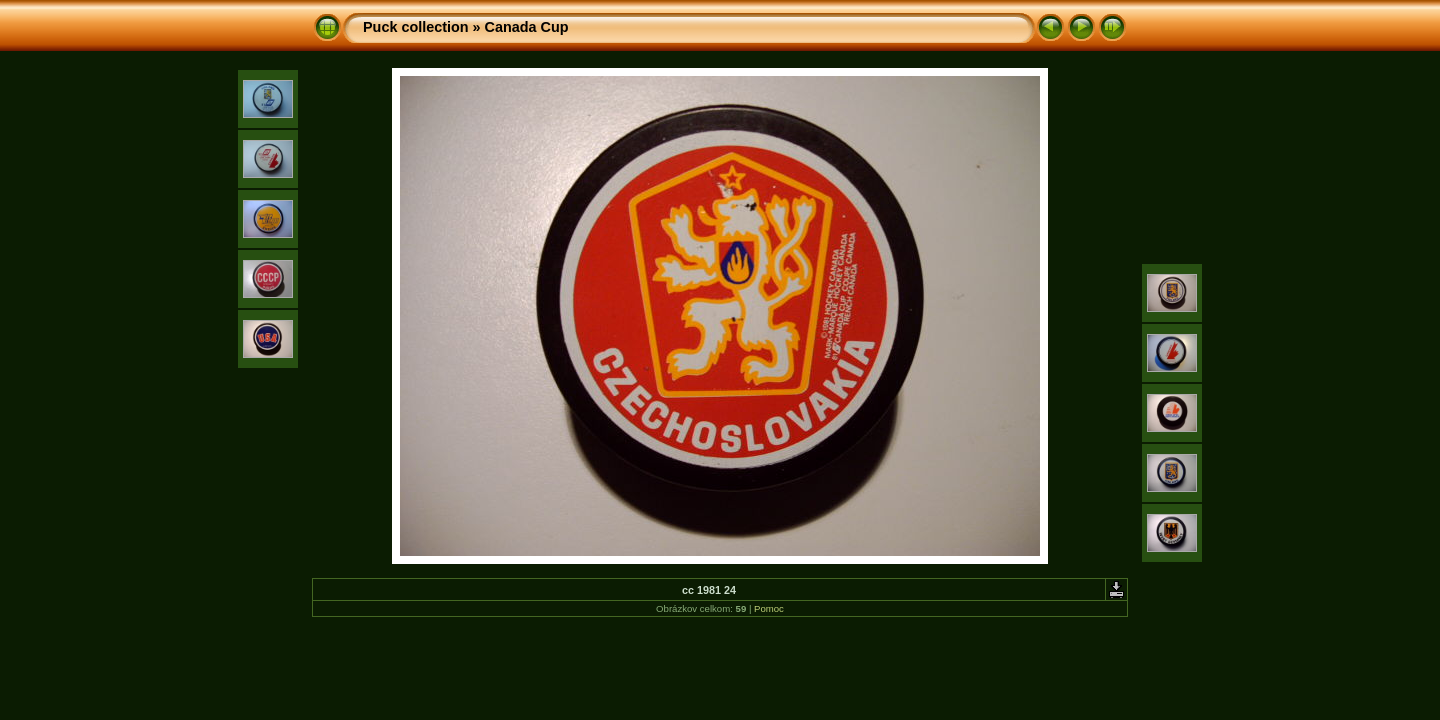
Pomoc (769, 608)
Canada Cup (527, 27)
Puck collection (416, 27)
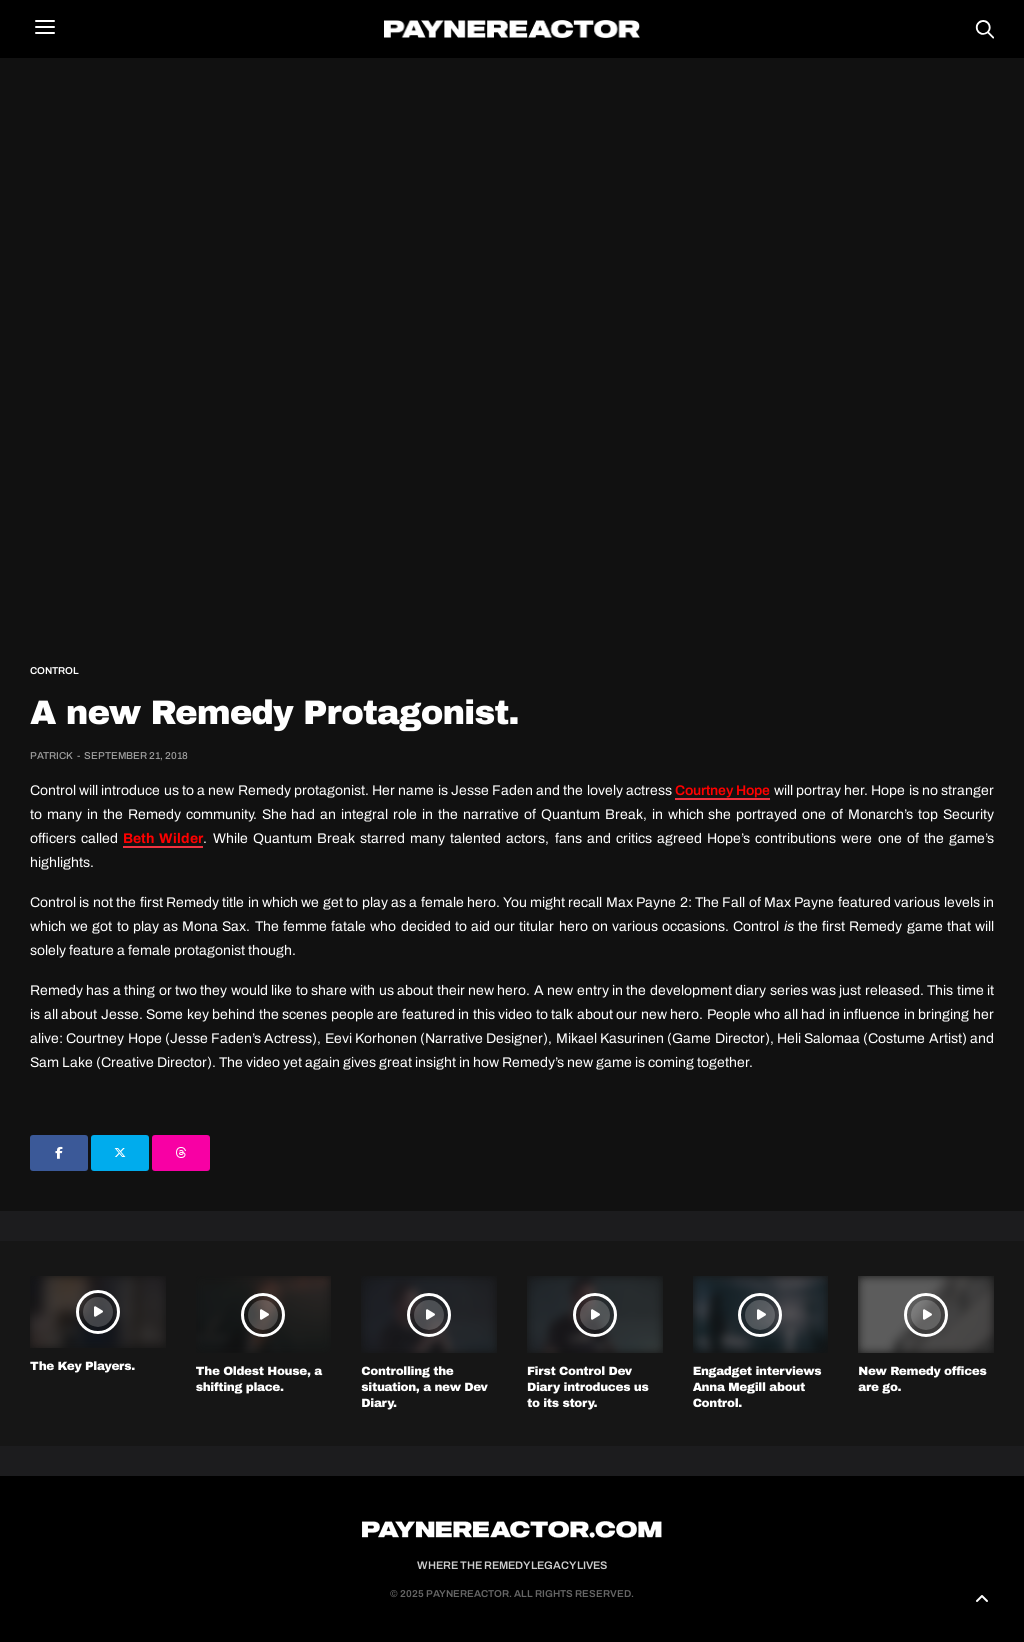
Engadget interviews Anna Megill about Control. (757, 1387)
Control (54, 671)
• • •
> _Exercise directions_
Return only what runs from the line containing "Engadget interviews Anna" to the last line of the records above, both ends included, exactly as written.

> _Result of the task_
Engadget interviews Anna Megill about Control. (757, 1387)
Control (54, 671)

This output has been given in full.